Task details. Scan the records below for the line with "производственного" and the line with "и снижение страховых". Repeat those two lines and every line between them exactly, and nothing else.

Given information.
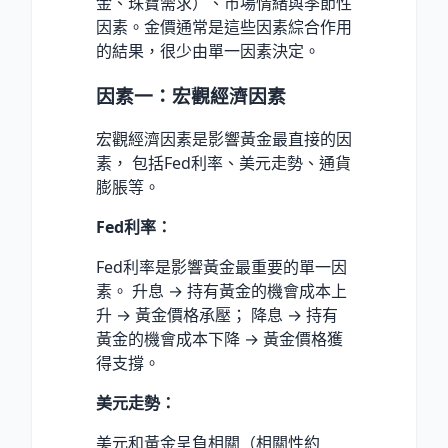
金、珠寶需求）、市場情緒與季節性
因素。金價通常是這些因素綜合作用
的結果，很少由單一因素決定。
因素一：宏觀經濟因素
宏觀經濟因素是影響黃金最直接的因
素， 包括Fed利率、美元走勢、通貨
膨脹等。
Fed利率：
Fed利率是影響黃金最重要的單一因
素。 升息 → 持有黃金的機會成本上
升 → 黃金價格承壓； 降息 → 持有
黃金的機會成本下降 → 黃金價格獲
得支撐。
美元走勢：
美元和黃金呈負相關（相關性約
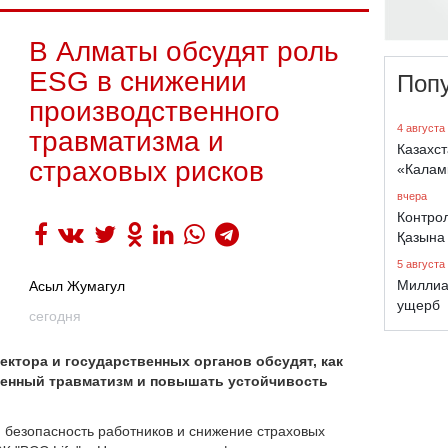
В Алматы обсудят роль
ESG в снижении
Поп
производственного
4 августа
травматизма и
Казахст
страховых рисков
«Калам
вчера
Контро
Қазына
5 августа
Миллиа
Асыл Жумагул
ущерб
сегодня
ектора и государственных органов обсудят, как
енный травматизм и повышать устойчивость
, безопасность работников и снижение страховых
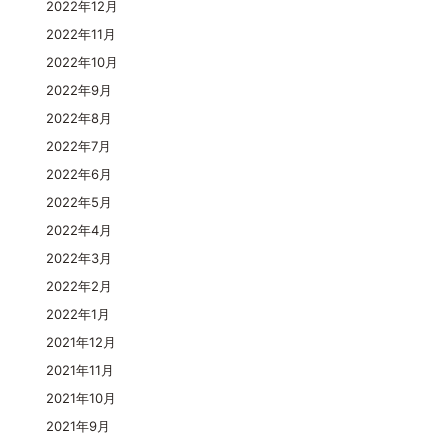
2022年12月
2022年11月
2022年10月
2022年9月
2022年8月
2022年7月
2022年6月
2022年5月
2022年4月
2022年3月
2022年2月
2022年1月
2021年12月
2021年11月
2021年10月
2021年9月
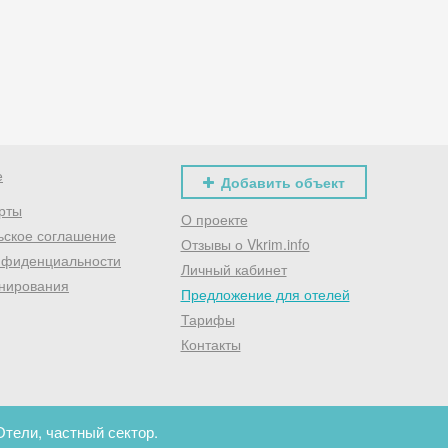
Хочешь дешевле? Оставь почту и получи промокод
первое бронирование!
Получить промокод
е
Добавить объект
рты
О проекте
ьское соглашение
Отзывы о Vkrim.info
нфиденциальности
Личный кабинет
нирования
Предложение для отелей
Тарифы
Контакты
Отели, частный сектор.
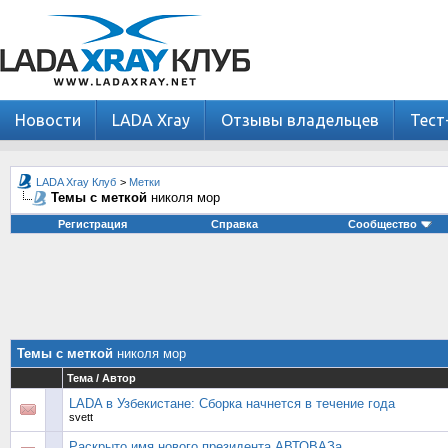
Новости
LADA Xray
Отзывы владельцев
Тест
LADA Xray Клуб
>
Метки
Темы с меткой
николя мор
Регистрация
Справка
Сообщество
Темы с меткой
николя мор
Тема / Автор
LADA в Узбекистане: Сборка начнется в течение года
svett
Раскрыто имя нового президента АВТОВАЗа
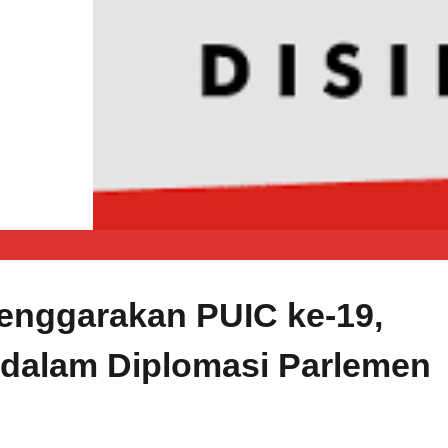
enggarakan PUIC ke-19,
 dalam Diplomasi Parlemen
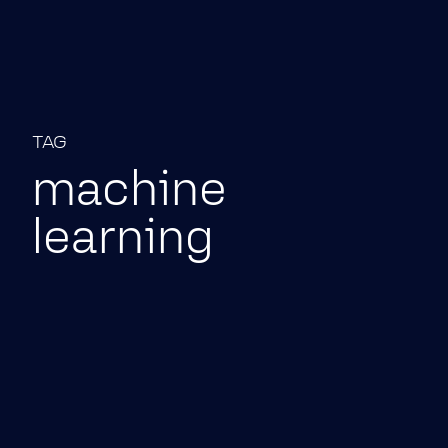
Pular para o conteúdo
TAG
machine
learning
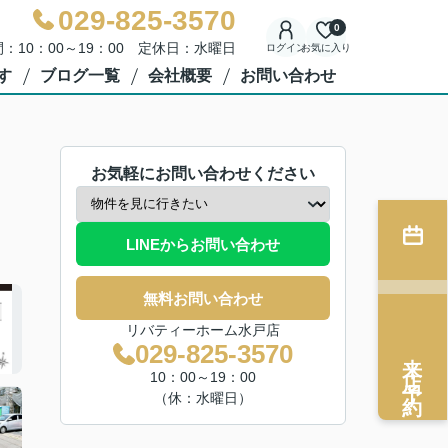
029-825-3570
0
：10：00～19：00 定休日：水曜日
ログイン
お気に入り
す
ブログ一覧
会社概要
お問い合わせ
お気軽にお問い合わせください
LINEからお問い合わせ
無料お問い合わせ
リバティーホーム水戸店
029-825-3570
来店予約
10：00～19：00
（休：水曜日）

Answer for the task.
производственного
4 августа
травматизма и
Казахст
страховых рисков
«Калам
вчера
Контро
Қазына
5 августа
Миллиа
Асыл Жумагул
ущерб
сегодня
ектора и государственных органов обсудят, как
енный травматизм и повышать устойчивость
, безопасность работников и снижение страховых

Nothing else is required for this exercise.